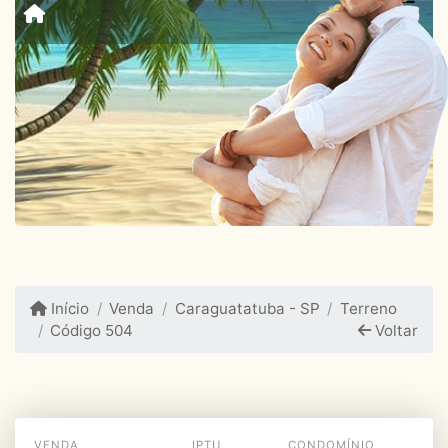
Início
Venda
Caraguatatuba - SP
Terreno
Código 504
Voltar
VENDA
IPTU
CONDOMÍNIO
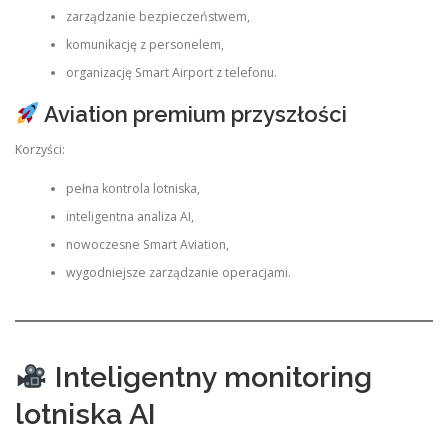
zarządzanie bezpieczeństwem,
komunikację z personelem,
organizację Smart Airport z telefonu.
Aviation premium przyszłości
Korzyści:
pełna kontrola lotniska,
inteligentna analiza AI,
nowoczesne Smart Aviation,
wygodniejsze zarządzanie operacjami.
Inteligentny monitoring
lotniska AI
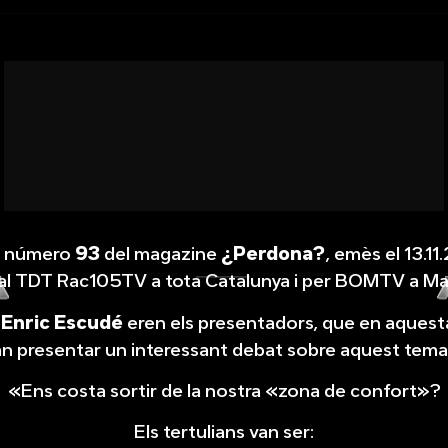
a número
93
del magazine
¿Perdona?
, emès el 13.11
l TDT Rac105TV a tota Catalunya i per BOMTV a Ma
i
Enric Escudé
eren els presentadors, que en aquest
an presentar un interessant debat sobre aquest tema 
«Ens costa sortir de la nostra «zona de confort»?
Els tertulians van ser:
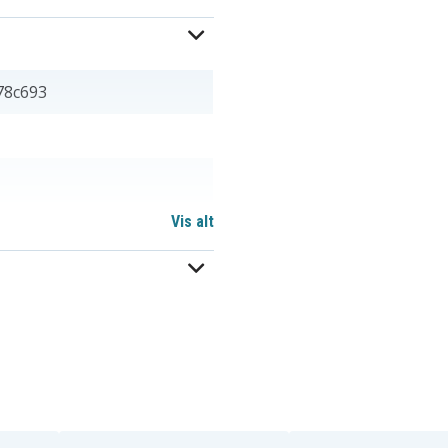
78c693
Vis alt
 mm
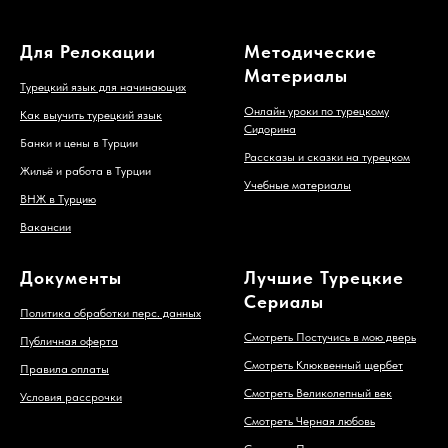
Для Релокации
Методические
Материалы
Турецкий язык для начинающих
Онлайн уроки по турецкому
Как выучить турецкий язык
Сидорина
Банки и цены в Турции
Рассказы и сказки на турецком
Жильё и работа в Турции
Учебные материалы
ВНЖ в Турцию
Вакансии
Документы
Лучшие Турецкие
Сериалы
Политика обработки перс. данных
Смотреть Постучись в мою дверь
Публичная оферта
Смотреть Клюквенный щербет
Правила оплаты
Смотреть Великолепный век
Условия рассрочки
Смотреть Черная любовь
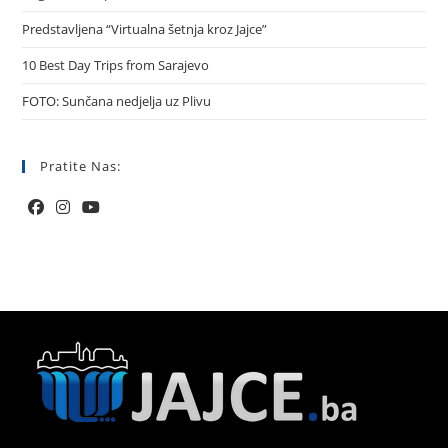
Predstavljena “Virtualna šetnja kroz Jajce”
10 Best Day Trips from Sarajevo
FOTO: Sunčana nedjelja uz Plivu
Pratite Nas:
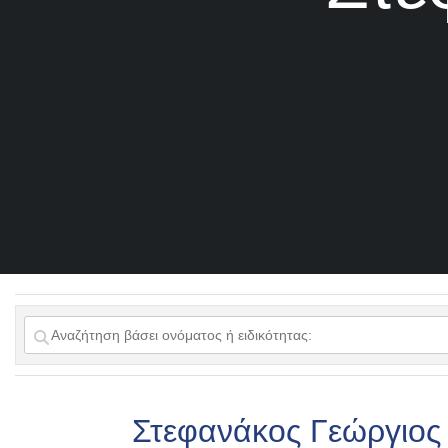
Στεφανάκος Γεώργιος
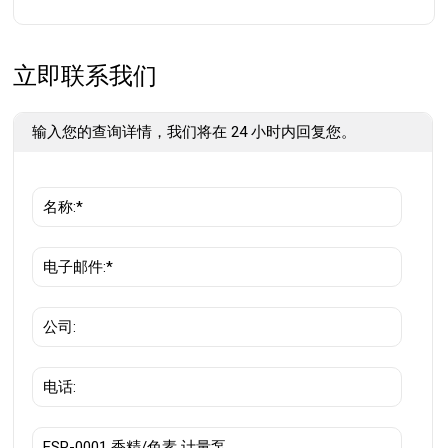
立即联系我们
输入您的查询详情，我们将在 24 小时内回复您。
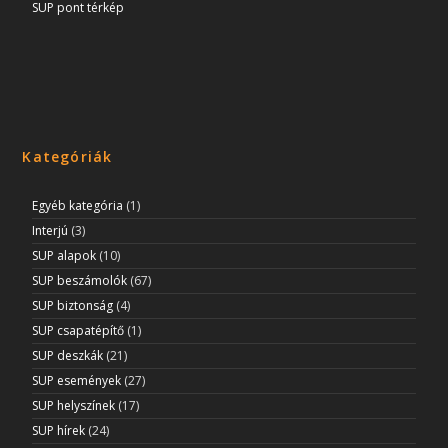
SUP pont térkép
Kategóriák
Egyéb kategória
(1)
Interjú
(3)
SUP alapok
(10)
SUP beszámolók
(67)
SUP biztonság
(4)
SUP csapatépítő
(1)
SUP deszkák
(21)
SUP események
(27)
SUP helyszínek
(17)
SUP hírek
(24)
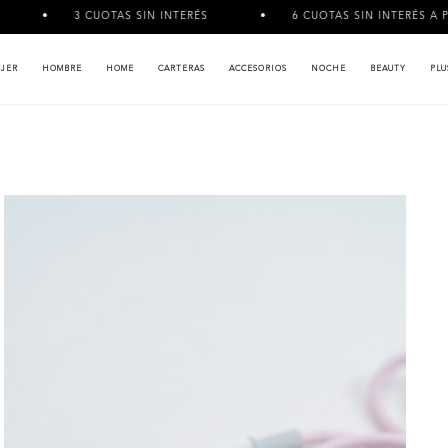
3 CUOTAS SIN INTERÉS
6 CUOTAS SIN INTERÉS A PARTIR
JER
HOMBRE
HOME
CARTERAS
ACCESORIOS
NOCHE
BEAUTY
PLU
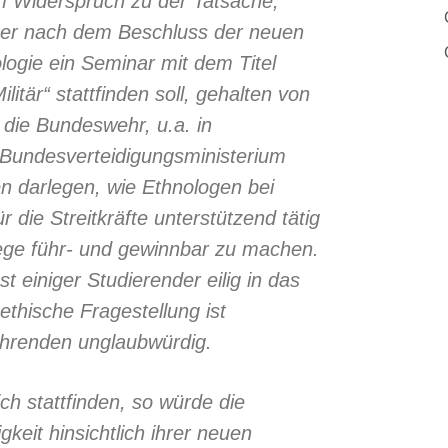
em Widerspruch zu der Tatsache,
ter nach dem Beschluss der neuen
ologie ein Seminar mit dem Titel
tär“ stattfinden soll, gehalten von
r die Bundeswehr, u.a. in
m Bundesverteidigungsministerium
en darlegen, wie Ethnologen bei
r die Streitkräfte unterstützend tätig
ege führ- und gewinnbar zu machen.
t einiger Studierender eilig in das
thische Fragestellung ist
ehrenden unglaubwürdig.
ch stattfinden, so würde die
igkeit hinsichtlich ihrer neuen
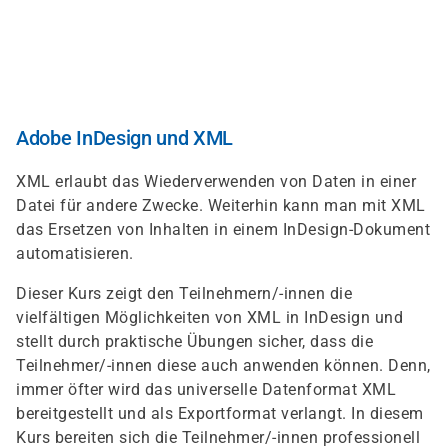
Skip
to
main
content
Adobe InDesign und XML
XML erlaubt das Wiederverwenden von Daten in einer
Datei für andere Zwecke. Weiterhin kann man mit XML
das Ersetzen von Inhalten in einem InDesign-Dokument
automatisieren.
Dieser Kurs zeigt den Teilnehmern/-innen die
vielfältigen Möglichkeiten von XML in InDesign und
stellt durch praktische Übungen sicher, dass die
Teilnehmer/-innen diese auch anwenden können. Denn,
immer öfter wird das universelle Datenformat XML
bereitgestellt und als Exportformat verlangt. In diesem
Kurs bereiten sich die Teilnehmer/-innen professionell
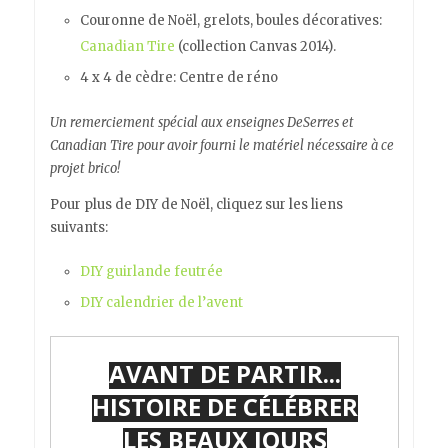
Couronne de Noël, grelots, boules décoratives:
Canadian Tire
(collection Canvas 2014).
4 x 4 de cèdre: Centre de réno
Un remerciement spécial aux enseignes DeSerres et
Canadian Tire pour avoir fourni le matériel nécessaire à ce
projet brico!
Pour plus de DIY de Noël, cliquez sur les liens
suivants:
DIY guirlande feutrée
DIY calendrier de l’avent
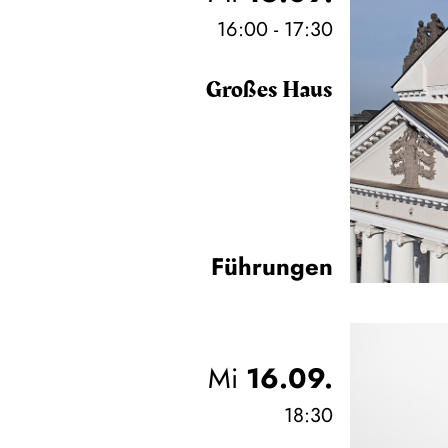
16:00 - 17:30
Großes Haus
Führungen
Mi
16.09.
18:30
-----
Output each entry exactly. Skip the pictures.

Início
Venda
Caraguatatuba - SP
Terreno
Código 504
Voltar
VENDA
IPTU
CONDOMÍNIO
zarządzanie bezpieczeństwem,
komunikację z personelem,
organizację Smart Airport z telefonu.
Aviation premium przyszłości
Korzyści:
pełna kontrola lotniska,
inteligentna analiza AI,
nowoczesne Smart Aviation,
wygodniejsze zarządzanie operacjami.
Inteligentny monitoring
lotniska AI
a número
93
del magazine
¿Perdona?
, emès el 13.11
l TDT Rac105TV a tota Catalunya i per BOMTV a Ma
i
Enric Escudé
eren els presentadors, que en aquest
an presentar un interessant debat sobre aquest tema 
«Ens costa sortir de la nostra «zona de confort»?
Els tertulians van ser:
78c693
Vis alt
 mm
Для Релокации
Методические
Материалы
Турецкий язык для начинающих
Онлайн уроки по турецкому
Как выучить турецкий язык
Сидорина
Банки и цены в Турции
Рассказы и сказки на турецком
Жильё и работа в Турции
Учебные материалы
ВНЖ в Турцию
Вакансии
Документы
Лучшие Турецкие
Сериалы
Политика обработки перс. данных
Смотреть Постучись в мою дверь
Публичная оферта
Смотреть Клюквенный щербет
Правила оплаты
Смотреть Великолепный век
Условия рассрочки
Смотреть Черная любовь
Predstavljena “Virtualna šetnja kroz Jajce”
10 Best Day Trips from Sarajevo
FOTO: Sunčana nedjelja uz Plivu
Pratite Nas:
Στεφανάκος Γεώργιος
立即联系我们
输入您的查询详情，我们将在 24 小时内回复您。
SUP pont térkép
Kategóriák
Egyéb kategória
(1)
Interjú
(3)
SUP alapok
(10)
SUP beszámolók
(67)
SUP biztonság
(4)
SUP csapatépítő
(1)
SUP deszkák
(21)
SUP események
(27)
SUP helyszínek
(17)
SUP hírek
(24)
3 CUOTAS SIN INTERÉS
6 CUOTAS SIN INTERÉS A PARTIR
JER
HOMBRE
HOME
CARTERAS
ACCESORIOS
NOCHE
BEAUTY
PLU
em Widerspruch zu der Tatsache,
ter nach dem Beschluss der neuen
ologie ein Seminar mit dem Titel
tär“ stattfinden soll, gehalten von
r die Bundeswehr, u.a. in
m Bundesverteidigungsministerium
en darlegen, wie Ethnologen bei
r die Streitkräfte unterstützend tätig
ege führ- und gewinnbar zu machen.
t einiger Studierender eilig in das
thische Fragestellung ist
ehrenden unglaubwürdig.
ch stattfinden, so würde die
igkeit hinsichtlich ihrer neuen
Skip
to
main
content
Adobe InDesign und XML
XML erlaubt das Wiederverwenden von Daten in einer
Datei für andere Zwecke. Weiterhin kann man mit XML
das Ersetzen von Inhalten in einem InDesign-Dokument
automatisieren.
Dieser Kurs zeigt den Teilnehmern/-innen die
vielfältigen Möglichkeiten von XML in InDesign und
stellt durch praktische Übungen sicher, dass die
Teilnehmer/-innen diese auch anwenden können. Denn,
immer öfter wird das universelle Datenformat XML
bereitgestellt und als Exportformat verlangt. In diesem
Kurs bereiten sich die Teilnehmer/-innen professionell
Couronne de Noël, grelots, boules décoratives:
Canadian Tire
(collection Canvas 2014).
4 x 4 de cèdre: Centre de réno
Un remerciement spécial aux enseignes DeSerres et
Canadian Tire pour avoir fourni le matériel nécessaire à ce
projet brico!
Pour plus de DIY de Noël, cliquez sur les liens
suivants:
DIY guirlande feutrée
DIY calendrier de l’avent
16:00 - 17:30
Großes Haus
Führungen
Mi
16.09.
18:30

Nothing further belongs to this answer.